## Problem
How many lines in the records below contain "Utilisation"? Answer with the number alone.

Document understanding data
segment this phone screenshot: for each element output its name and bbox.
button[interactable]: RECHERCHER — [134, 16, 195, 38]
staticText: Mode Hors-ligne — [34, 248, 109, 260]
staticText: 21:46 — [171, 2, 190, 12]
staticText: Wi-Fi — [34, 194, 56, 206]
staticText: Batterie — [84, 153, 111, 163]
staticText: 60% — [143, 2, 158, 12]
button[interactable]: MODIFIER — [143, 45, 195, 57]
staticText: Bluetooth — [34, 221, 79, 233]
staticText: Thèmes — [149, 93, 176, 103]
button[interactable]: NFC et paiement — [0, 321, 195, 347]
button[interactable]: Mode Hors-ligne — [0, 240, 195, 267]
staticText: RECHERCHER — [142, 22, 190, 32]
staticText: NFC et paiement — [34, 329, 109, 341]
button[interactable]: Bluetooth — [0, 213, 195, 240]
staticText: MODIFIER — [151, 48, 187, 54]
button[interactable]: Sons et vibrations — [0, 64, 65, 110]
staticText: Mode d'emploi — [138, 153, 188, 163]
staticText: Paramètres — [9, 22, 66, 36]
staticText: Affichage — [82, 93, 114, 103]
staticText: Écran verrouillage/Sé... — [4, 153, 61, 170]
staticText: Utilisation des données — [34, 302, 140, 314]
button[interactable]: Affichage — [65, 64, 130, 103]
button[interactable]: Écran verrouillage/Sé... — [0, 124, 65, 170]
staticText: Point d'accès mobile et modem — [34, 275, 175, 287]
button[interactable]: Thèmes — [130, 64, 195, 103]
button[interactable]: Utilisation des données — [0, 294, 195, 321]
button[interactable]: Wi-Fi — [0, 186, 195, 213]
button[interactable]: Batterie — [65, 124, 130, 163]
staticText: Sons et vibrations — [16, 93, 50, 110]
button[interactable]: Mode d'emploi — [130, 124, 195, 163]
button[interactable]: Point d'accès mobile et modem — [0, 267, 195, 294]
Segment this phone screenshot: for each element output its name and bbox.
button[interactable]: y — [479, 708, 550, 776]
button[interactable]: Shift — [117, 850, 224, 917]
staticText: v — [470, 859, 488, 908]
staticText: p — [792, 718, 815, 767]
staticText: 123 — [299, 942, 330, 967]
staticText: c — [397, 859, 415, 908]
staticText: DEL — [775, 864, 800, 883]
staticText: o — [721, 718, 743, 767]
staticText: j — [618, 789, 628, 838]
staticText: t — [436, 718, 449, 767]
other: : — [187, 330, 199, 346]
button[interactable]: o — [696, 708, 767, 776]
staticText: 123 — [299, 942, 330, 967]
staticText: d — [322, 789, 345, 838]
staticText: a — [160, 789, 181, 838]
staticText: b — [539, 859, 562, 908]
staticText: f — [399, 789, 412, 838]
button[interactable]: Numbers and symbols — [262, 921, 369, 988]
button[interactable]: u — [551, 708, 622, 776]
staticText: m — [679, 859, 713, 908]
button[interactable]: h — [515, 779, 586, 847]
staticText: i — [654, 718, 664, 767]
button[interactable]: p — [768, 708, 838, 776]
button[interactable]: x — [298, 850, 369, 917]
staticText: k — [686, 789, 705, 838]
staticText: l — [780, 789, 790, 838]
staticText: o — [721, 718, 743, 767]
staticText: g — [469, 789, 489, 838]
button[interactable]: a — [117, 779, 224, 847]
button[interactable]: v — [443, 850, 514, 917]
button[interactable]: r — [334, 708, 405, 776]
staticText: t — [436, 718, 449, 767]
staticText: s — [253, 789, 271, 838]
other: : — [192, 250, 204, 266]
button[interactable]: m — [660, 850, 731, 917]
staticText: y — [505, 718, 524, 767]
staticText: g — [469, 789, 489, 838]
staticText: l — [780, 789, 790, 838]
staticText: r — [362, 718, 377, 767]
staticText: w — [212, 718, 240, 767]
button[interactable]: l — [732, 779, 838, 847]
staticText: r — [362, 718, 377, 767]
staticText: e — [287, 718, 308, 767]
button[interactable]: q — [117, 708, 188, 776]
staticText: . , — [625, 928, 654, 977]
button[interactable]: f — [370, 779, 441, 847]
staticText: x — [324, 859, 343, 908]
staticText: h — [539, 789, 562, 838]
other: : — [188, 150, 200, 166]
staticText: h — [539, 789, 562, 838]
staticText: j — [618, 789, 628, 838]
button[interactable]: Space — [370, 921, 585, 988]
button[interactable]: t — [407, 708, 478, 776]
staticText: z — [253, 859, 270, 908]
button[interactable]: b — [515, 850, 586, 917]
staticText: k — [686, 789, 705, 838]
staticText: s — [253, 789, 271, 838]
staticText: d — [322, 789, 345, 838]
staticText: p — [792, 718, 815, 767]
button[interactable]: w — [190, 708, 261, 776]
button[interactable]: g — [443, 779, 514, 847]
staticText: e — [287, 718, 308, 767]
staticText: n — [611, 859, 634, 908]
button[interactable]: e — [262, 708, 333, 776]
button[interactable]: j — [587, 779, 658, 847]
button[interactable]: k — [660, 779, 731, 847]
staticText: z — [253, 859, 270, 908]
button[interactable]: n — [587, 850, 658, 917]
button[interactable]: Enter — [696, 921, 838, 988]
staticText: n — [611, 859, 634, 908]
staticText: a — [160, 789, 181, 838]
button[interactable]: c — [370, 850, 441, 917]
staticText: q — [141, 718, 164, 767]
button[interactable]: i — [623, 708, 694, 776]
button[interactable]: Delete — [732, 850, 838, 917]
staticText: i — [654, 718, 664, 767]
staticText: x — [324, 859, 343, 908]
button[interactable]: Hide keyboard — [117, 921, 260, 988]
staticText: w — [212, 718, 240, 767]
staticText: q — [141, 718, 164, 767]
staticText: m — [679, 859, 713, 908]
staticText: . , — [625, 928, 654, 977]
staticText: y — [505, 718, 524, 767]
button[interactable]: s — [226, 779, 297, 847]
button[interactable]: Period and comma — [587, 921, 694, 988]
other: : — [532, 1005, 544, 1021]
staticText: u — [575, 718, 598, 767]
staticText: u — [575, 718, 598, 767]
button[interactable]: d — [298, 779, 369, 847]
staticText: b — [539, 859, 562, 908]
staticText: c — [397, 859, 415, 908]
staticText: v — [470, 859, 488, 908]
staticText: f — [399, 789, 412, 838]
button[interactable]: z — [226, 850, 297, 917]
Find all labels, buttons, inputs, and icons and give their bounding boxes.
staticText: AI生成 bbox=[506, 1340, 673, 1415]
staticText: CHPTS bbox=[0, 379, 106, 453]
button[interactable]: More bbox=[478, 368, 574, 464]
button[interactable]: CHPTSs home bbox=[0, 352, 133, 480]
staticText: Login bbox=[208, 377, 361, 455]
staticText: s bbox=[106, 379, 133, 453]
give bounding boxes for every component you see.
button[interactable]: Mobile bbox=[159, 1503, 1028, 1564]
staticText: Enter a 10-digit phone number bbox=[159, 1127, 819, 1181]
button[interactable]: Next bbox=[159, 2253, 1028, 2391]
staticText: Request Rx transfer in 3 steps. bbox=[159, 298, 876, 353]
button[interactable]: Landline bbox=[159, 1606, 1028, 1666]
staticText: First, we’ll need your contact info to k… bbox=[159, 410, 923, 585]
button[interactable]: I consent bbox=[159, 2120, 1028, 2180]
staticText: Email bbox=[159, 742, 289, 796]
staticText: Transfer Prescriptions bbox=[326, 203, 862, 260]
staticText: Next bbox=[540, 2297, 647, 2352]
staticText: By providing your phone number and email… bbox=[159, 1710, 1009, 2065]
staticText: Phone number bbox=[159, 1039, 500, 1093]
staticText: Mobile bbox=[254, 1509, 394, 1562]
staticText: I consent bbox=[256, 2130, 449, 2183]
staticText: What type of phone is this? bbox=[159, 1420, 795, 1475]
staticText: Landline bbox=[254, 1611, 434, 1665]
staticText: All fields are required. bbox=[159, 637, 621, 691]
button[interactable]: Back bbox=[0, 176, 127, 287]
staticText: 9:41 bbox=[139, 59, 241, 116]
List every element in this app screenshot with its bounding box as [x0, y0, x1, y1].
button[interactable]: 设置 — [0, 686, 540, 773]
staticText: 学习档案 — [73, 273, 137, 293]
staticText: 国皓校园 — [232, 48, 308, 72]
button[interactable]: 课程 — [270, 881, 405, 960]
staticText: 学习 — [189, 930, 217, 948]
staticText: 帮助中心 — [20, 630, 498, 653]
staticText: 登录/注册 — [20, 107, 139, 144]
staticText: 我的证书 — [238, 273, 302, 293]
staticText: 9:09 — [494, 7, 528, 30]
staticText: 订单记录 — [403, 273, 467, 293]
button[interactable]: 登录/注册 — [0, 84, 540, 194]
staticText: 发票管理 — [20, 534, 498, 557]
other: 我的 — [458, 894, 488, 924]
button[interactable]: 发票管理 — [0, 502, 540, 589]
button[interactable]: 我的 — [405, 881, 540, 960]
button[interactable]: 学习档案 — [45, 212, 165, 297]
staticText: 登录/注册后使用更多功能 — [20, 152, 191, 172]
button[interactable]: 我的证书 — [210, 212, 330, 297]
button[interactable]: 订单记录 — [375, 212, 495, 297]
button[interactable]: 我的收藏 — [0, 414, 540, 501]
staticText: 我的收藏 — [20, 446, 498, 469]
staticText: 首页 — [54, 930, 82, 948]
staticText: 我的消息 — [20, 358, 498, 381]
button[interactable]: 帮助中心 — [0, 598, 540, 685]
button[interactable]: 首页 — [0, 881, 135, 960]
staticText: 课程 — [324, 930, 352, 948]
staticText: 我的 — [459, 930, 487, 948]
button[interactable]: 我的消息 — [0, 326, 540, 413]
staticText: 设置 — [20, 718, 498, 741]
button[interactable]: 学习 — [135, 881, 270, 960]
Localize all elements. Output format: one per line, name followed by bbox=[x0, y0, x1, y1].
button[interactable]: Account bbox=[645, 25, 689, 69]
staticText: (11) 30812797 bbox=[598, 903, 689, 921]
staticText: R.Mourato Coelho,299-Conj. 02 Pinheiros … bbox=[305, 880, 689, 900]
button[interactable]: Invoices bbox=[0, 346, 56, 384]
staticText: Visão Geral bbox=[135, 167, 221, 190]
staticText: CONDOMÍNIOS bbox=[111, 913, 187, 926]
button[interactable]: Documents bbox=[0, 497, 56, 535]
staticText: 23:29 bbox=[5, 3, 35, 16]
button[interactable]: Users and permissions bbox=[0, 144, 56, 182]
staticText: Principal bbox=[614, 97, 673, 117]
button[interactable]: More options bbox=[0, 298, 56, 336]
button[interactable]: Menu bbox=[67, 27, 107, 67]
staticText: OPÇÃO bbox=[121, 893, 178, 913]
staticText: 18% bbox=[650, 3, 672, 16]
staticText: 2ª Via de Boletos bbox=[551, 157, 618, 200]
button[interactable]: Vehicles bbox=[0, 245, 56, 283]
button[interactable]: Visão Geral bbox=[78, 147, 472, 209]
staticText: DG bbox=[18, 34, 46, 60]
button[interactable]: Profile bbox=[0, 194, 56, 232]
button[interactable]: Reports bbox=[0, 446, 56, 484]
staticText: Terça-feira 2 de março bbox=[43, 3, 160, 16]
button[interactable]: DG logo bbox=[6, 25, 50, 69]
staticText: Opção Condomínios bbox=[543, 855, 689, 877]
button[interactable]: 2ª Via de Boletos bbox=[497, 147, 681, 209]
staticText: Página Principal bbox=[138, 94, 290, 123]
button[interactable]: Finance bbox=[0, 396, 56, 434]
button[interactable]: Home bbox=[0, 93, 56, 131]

## Finished task
2